Zooniverse Experiences Quarantine Surge

Zooniverse is the world’s largest and most successful citizen science platform, with over 2 million people contributing to research worldwide. It uses the web to bring together ordinary people and researchers who need help classifying data. Since the COVID-19 quarantine period began, Zooniverse has experienced a huge uptick in use by the public, around five times the usual number of classifications. School of Physics and Astronomy Professor Lucy Fortson says that all the increased activity on Zooniverse research problems means that they are getting completed more quickly than expected.

“It’s a good problem to have,” Fortson says. For example, University Researcher Patrick Wilcox and others just completed Muon Hunter 2—which helps astronomers find elusive muons disguised as gamma rays—ahead of schedule and has just launched Muon Hunter 3 on May 12 rather than sometime this summer as expected. “We’re seeing that happen across many of our 100–150 live projects.”

Fortson is one of the co-founders of the Zooniverse as a platform. The Zooniverse began in 2007 with a single experiment called Galaxy Zoo, which used citizen scientists to sort galaxy images. At the time, Professor Fortson was VP for Research at the Adler Planetarium and had convinced them to start a Citizen Science Division. She met Galaxy Zoo founder, Chris Lintott, and joined forces, with Lintott serving as the first Adler Director of Citizen Science. When Fortson came to Minnesota in 2010, she brought Zooniverse with her, joining the University with the Adler and the University of Oxford as Zooniverse leads. Her work has made the University one of the most active organizations using the platform with over 30 projects, attracting 50,000 participants in the State alone. Fortson recently received the APS Nicholson Medal for Outreach and the College of Science and Engineering Taylor Award for Distinguished Service for her work with Zooniverse.

Zooniverse experiments cover a wide range of subjects from astrophysics to zoology. The latter, projects—watching animals, are particularly popular with families and children during quarantine. “We can’t get out to travel, so it’s like taking a tour of the Serengeti for a few hours,” Fortson says.

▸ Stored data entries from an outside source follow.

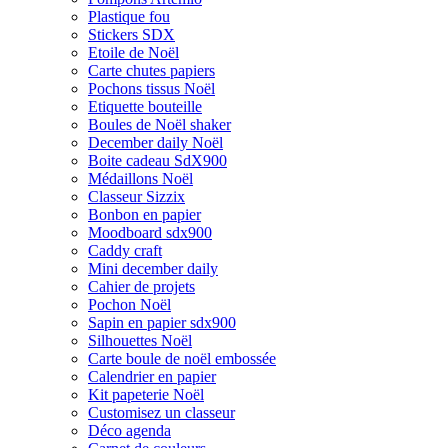
Plastique fou
Stickers SDX
Etoile de Noël
Carte chutes papiers
Pochons tissus Noël
Etiquette bouteille
Boules de Noël shaker
December daily Noël
Boite cadeau SdX900
Médaillons Noël
Classeur Sizzix
Bonbon en papier
Moodboard sdx900
Caddy craft
Mini december daily
Cahier de projets
Pochon Noël
Sapin en papier sdx900
Silhouettes Noël
Carte boule de noël embossée
Calendrier en papier
Kit papeterie Noël
Customisez un classeur
Déco agenda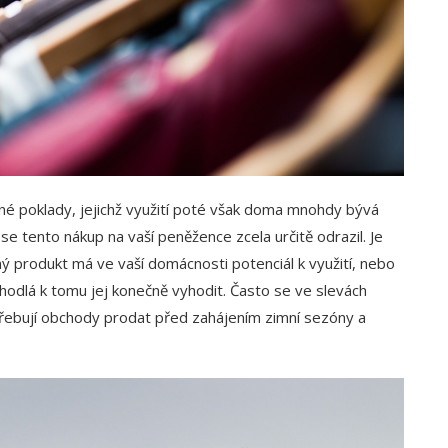
ečné poklady, jejichž využití poté však doma mnohdy bývá
á se tento nákup na vaší peněžence zcela určitě odrazil. Je
 produkt má ve vaší domácnosti potenciál k využití, nebo
dhodlá k tomu jej konečně vyhodit. Často se ve slevách
řebují obchody prodat před zahájením zimní sezóny a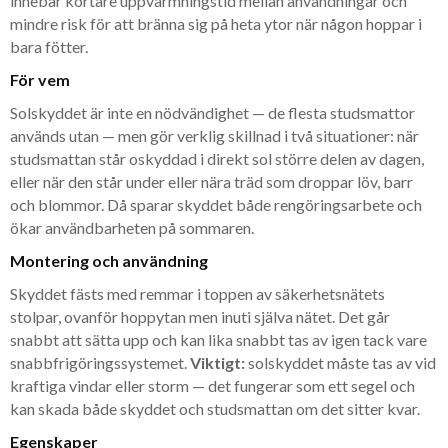
innebär kortare uppvärmningstid mellan användningar och
mindre risk för att bränna sig på heta ytor när någon hoppar i
bara fötter.
För vem
Solskyddet är inte en nödvändighet — de flesta studsmattor
används utan — men gör verklig skillnad i två situationer: när
studsmattan står oskyddad i direkt sol större delen av dagen,
eller när den står under eller nära träd som droppar löv, barr
och blommor. Då sparar skyddet både rengöringsarbete och
ökar användbarheten på sommaren.
Montering och användning
Skyddet fästs med remmar i toppen av säkerhetsnätets
stolpar, ovanför hoppytan men inuti själva nätet. Det går
snabbt att sätta upp och kan lika snabbt tas av igen tack vare
snabbfrigöringssystemet.
Viktigt:
solskyddet måste tas av vid
kraftiga vindar eller storm — det fungerar som ett segel och
kan skada både skyddet och studsmattan om det sitter kvar.
Egenskaper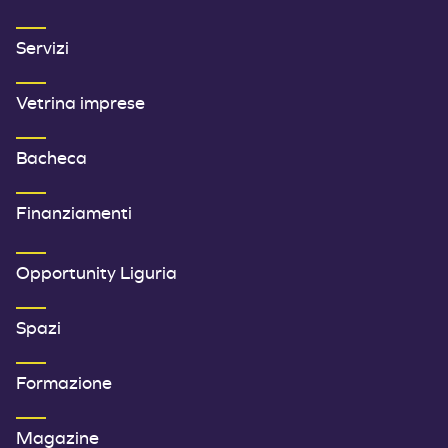
Servizi
Vetrina imprese
Bacheca
Finanziamenti
SECONDO MENU FOOTER
Opportunity Liguria
Spazi
Formazione
Magazine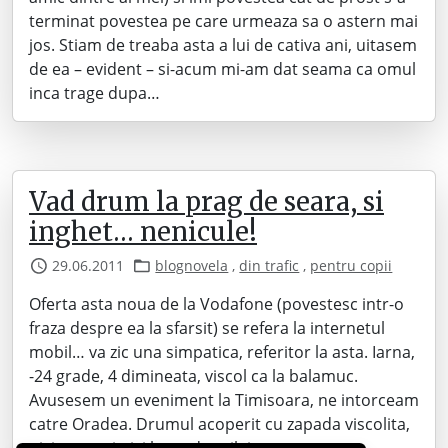
terminat povestea pe care urmeaza sa o astern mai
jos. Stiam de treaba asta a lui de cativa ani, uitasem
de ea – evident – si-acum mi-am dat seama ca omul
inca trage dupa…
Vad drum la prag de seara, si
inghet… nenicule!
29.06.2011
blognovela
,
din trafic
,
pentru copii
Oferta asta noua de la Vodafone (povestesc intr-o
fraza despre ea la sfarsit) se refera la internetul
mobil… va zic una simpatica, referitor la asta. Iarna,
-24 grade, 4 dimineata, viscol ca la balamuc.
Avusesem un eveniment la Timisoara, ne intorceam
catre Oradea. Drumul acoperit cu zapada viscolita,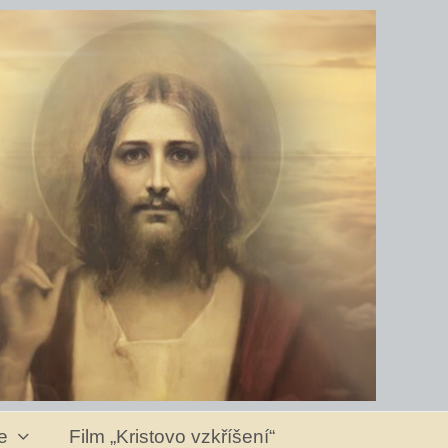
ve
Film „Kristovo vzkříšení“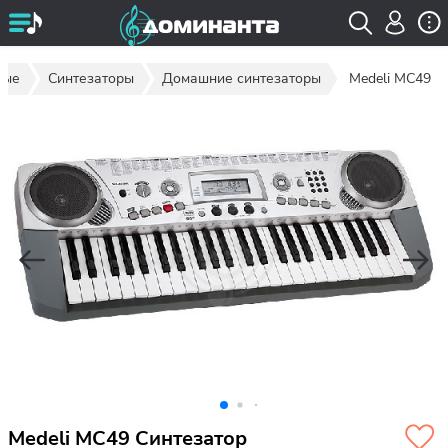
ные
Синтезаторы
Домашние синтезаторы
Medeli MC49
Medeli MC49 Синтезатор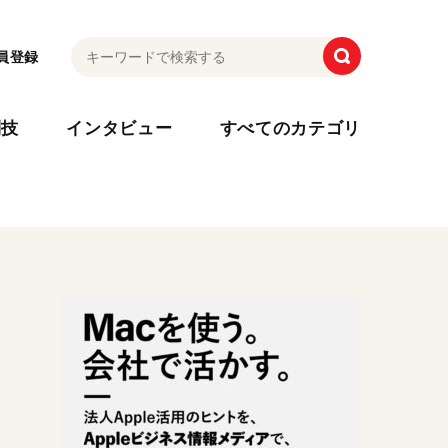
員登録
利技
インタビュー
すべてのカテゴリ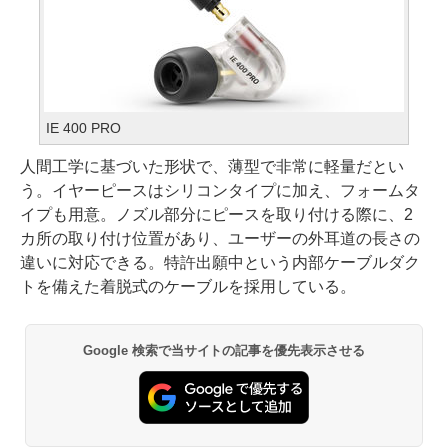
IE 400 PRO
人間工学に基づいた形状で、薄型で非常に軽量だとい
う。イヤーピースはシリコンタイプに加え、フォームタ
イプも用意。ノズル部分にピースを取り付ける際に、2
カ所の取り付け位置があり、ユーザーの外耳道の長さの
違いに対応できる。特許出願中という内部ケーブルダク
トを備えた着脱式のケーブルを採用している。
Google 検索で当サイトの記事を優先表示させる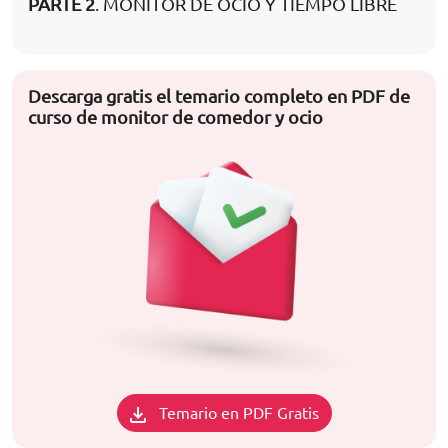
PARTE 2
. MONITOR DE OCIO Y TIEMPO LIBRE
Descarga gratis el temario completo en PDF de
curso de monitor de comedor y ocio
Temario en PDF Gratis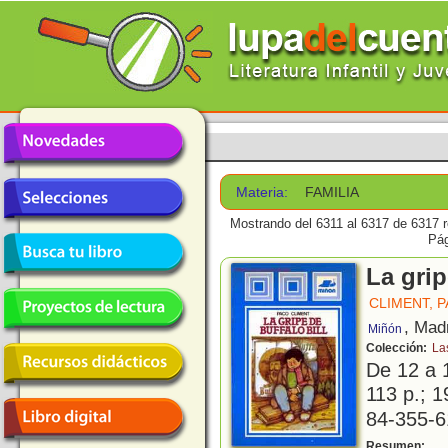
Materia:
FAMILIA
Mostrando del 6311 al 6317 de 6317 r
Pá
La grip
CLIMENT, 
, Mad
Miñón
Colección:
La
De 12 a 
113 p.; 1
84-355-6
B
Resumen: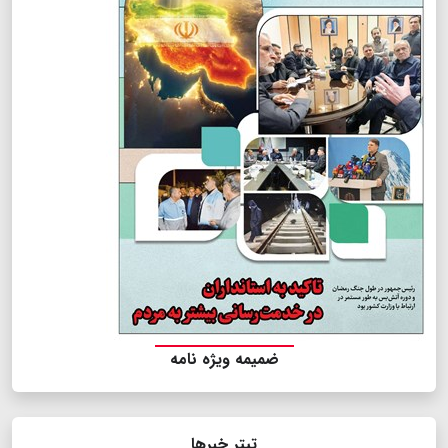
ضمیمه ویژه نامه
تیتر خبرها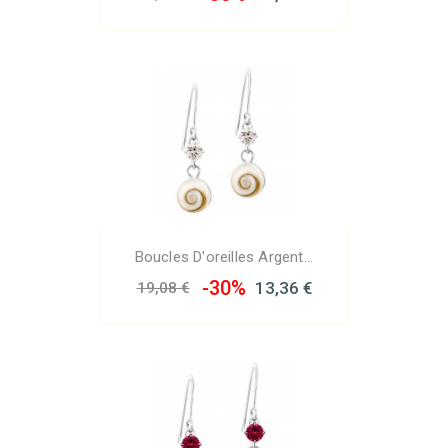
Boucles D'oreilles Argent...
-30%
13,36 €
19,08 €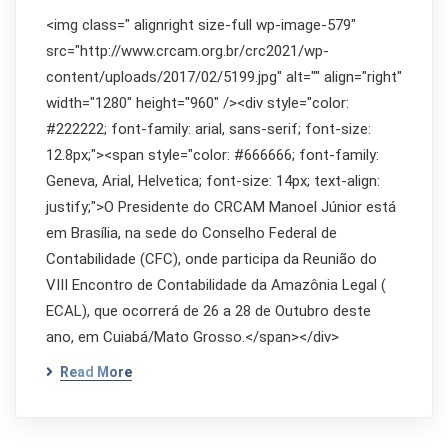
<img class=" alignright size-full wp-image-579"
src="http://www.crcam.org.br/crc2021/wp-
content/uploads/2017/02/5199.jpg" alt="" align="right"
width="1280" height="960" /><div style="color:
#222222; font-family: arial, sans-serif; font-size:
12.8px;"><span style="color: #666666; font-family:
Geneva, Arial, Helvetica; font-size: 14px; text-align:
justify;">O Presidente do CRCAM Manoel Júnior está
em Brasília, na sede do Conselho Federal de
Contabilidade (CFC), onde participa da Reunião do
VIII Encontro de Contabilidade da Amazônia Legal (
ECAL), que ocorrerá de 26 a 28 de Outubro deste
ano, em Cuiabá/Mato Grosso.</span></div>
Read More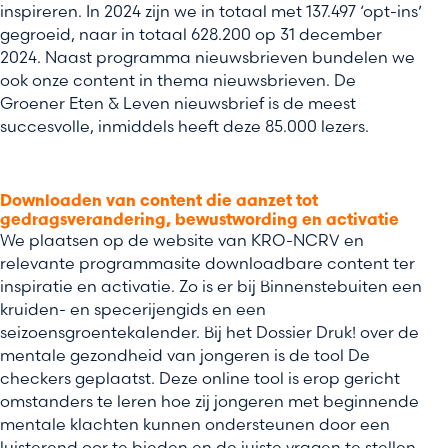
inspireren. In 2024 zijn we in totaal met 137.497 ‘opt-ins’
gegroeid, naar in totaal 628.200 op 31 december
2024. Naast programma nieuwsbrieven bundelen we
ook onze content in thema nieuwsbrieven. De
Groener Eten & Leven nieuwsbrief is de meest
succesvolle, inmiddels heeft deze 85.000 lezers.
Downloaden van content die aanzet tot
gedragsverandering, bewustwording en activatie
We plaatsen op de website van KRO-NCRV en
relevante programmasite downloadbare content ter
inspiratie en activatie. Zo is er bij Binnenstebuiten een
kruiden- en specerijengids en een
seizoensgroentekalender. Bij het Dossier Druk! over de
mentale gezondheid van jongeren is de tool De
checkers geplaatst. Deze online tool is erop gericht
omstanders te leren hoe zij jongeren met beginnende
mentale klachten kunnen ondersteunen door een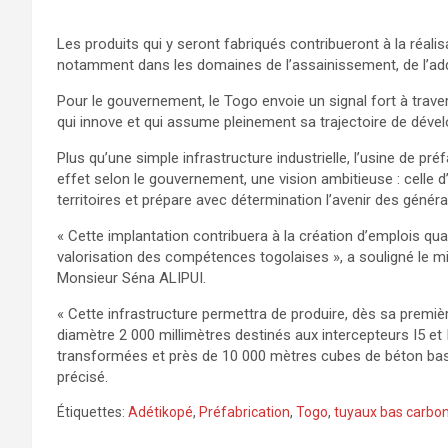
Les produits qui y seront fabriqués contribueront à la réali
notamment dans les domaines de l’assainissement, de l’add
Pour le gouvernement, le Togo envoie un signal fort à travers
qui innove et qui assume pleinement sa trajectoire de dév
Plus qu’une simple infrastructure industrielle, l’usine de p
effet selon le gouvernement, une vision ambitieuse : celle 
territoires et prépare avec détermination l’avenir des généra
« Cette implantation contribuera à la création d’emplois qual
valorisation des compétences togolaises », a souligné le mi
Monsieur Séna ALIPUI.
« Cette infrastructure permettra de produire, dès sa premiè
diamètre 2 000 millimètres destinés aux intercepteurs I5 et 
transformées et près de 10 000 mètres cubes de béton bas c
précisé.
Étiquettes:
Adétikopé
,
Préfabrication
,
Togo
,
tuyaux bas carbo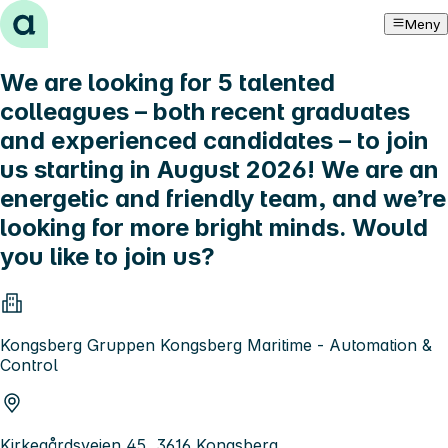
Hopp til innhold
Meny
We are looking for 5 talented
colleagues – both recent graduates
and experienced candidates – to join
us starting in August 2026! We are an
energetic and friendly team, and we’re
looking for more bright minds. Would
you like to join us?
Kongsberg Gruppen Kongsberg Maritime - Automation &
Control
Kirkegårdsveien 45, 3616 Kongsberg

Zooniverse projects such as Cedar Creek: Eyes on the Wild, which classifies images of deer, bison, turkey, or wolves in the Minnesota backwoods, are appropriate for children as young as four or five with adult supervision. For teens and undergraduates there are more structured projects, some of which have become popular with teachers looking for science activities that work for distance learning.

There are over 30 University of Minnesota Zooniverse experiments. As an astrophysicist, Fortson is involved directly with Zooniverse experiments such as Muon Hunter which classifies images from the VERITAS telescope array as well as Galaxy Zoo: Clump Scout which aims to create a catalog of galaxies with clumpy star forming regions. Her group also supports other Zooniverse efforts on campus. They also work on machine learning in general.

“Zooniverse is the ideal platform to improve machine learning,” Fortson says. Firstly, the volunteer classifications can be used as training labels. But beyond that, machine learning programs can have biases. Several Zooniverse projects use humans to cross check a certain percentage of the data to validate the machine model and provide new labels to retrain it if needed. In some cases, machines are still not as good as humans at detecting patterns in complex images. Volunteers can detect new and unusual phenomena that can lead to real discoveries such as new classes of galaxies or sightings of rare species in motion-triggered camera trap images (see images below). By combining both human and machine classifiers on Zooniverse, Fortson’s group works to incorporate the strengths of each. “Machine learning is only as good as the data given to it. Zooniverse adds a human in the loop.”